As part of World Statistics Day festivities, the Chicago Chapter of the ASA named Xiao-Li Meng Statistician of the Year 2015-2016 and invited him to speak at a special dinner in his honor. His lecture, entitled "Statistical Paradises and Paradoxes of Big Data", is best described by the following abstract.
Statisticians are increasingly posed with thought-provoking and often paradoxical questions, challenging our qualifications for entering the statistical paradises created by Big Data. Questions addressed in this article include
- Which one should I trust: a 1% survey with 60% response rate or a self-reported administrative dataset covering 80% of the population?
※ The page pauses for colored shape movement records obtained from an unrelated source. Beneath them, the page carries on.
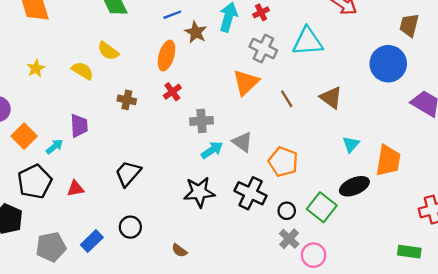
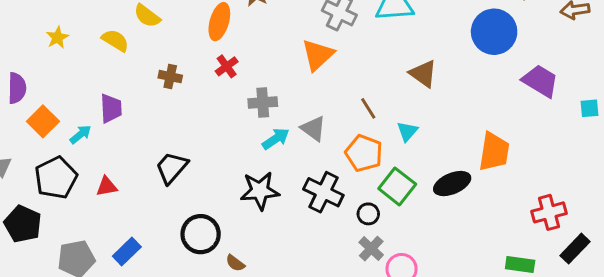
brown line: (287, 99) -> (368, 108), moved
cyan triangle: (351, 144) -> (407, 131), moved
green square: (322, 207) -> (397, 186), moved
black circle: (130, 227) -> (201, 234), moved, size x1.4

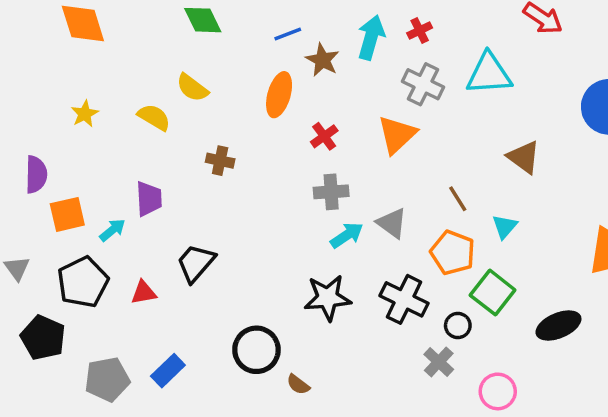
red cross: (227, 66) -> (324, 136), moved
orange square: (43, 121) -> (67, 214), turned 32
black trapezoid: (172, 168) -> (196, 263), moved
black ellipse: (452, 184) -> (558, 325), moved
gray cross: (371, 249) -> (439, 362), moved

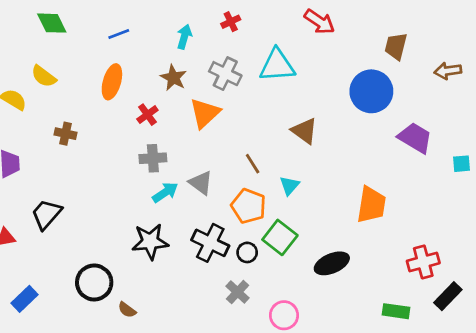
red cross: (420, 30) -> (231, 22), moved
cyan arrow: (371, 37) -> (184, 37), size x0.7
brown star: (322, 60) -> (173, 78), moved
black circle: (458, 325) -> (247, 252), moved

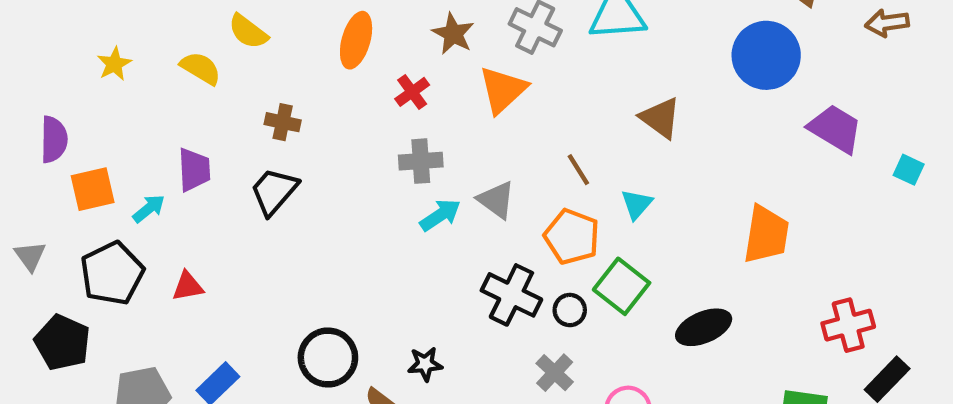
cyan square: (462, 164) -> (909, 170), turned 30
black trapezoid: (46, 214) -> (274, 191), moved
black star: (150, 242) -> (425, 364), moved, size x0.6

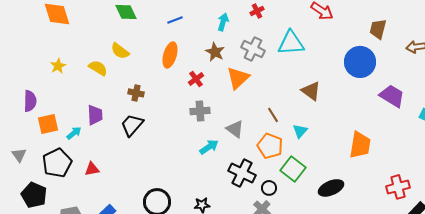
cyan arrow: (440, 215) -> (209, 147), moved
black circle: (570, 310) -> (269, 188), moved

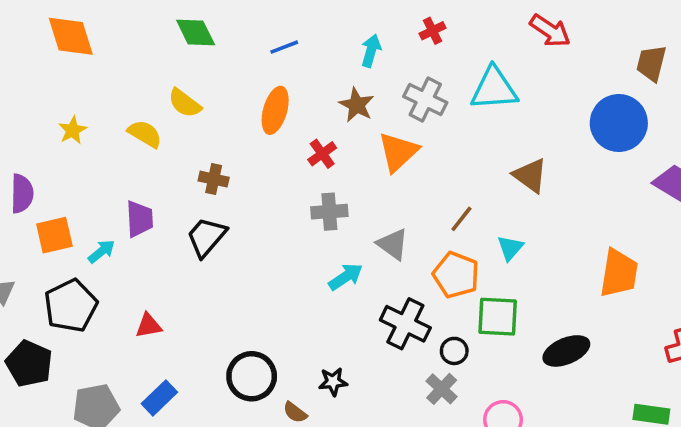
brown line: (273, 115) -> (461, 219), turned 70
red triangle: (92, 169) -> (149, 326), moved
green square: (293, 169) -> (498, 317), turned -35

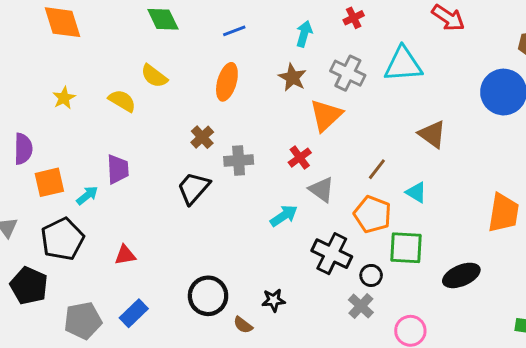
red cross: (322, 154) -> (300, 158), moved
brown cross: (214, 179) -> (202, 137), moved, turned 35
gray cross: (329, 212) -> (239, 160), moved
black trapezoid: (206, 237) -> (193, 188), moved
cyan triangle: (510, 248) -> (416, 192), turned -40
- With all these big data, is sampling or randomization still relevant?
- Personalized treatments -- that sounds heavenly, but where on earth did they find the right guinea pig for me?
The proper responses are respectively
- "It depends!", because we need data-quality indexes, not merely quantitative sizes, to determine;
- "Absolutely!", and indeed Big Data has inspired methods such as counterbalancing sampling to combat inherent selection bias in big data; and
- "They didn't!", but the question has led to a multi-resolution framework for studying statistical evidence for predicting individual outcomes.
All proposals highlight the need, as we get deeper into this era of Big Data, to reaffirm some time-honored statistical themes (e.g., bias-variance trade-off), and to remodel some others (e.g., approximating individuals from proxy populations verses inferring populations from samples).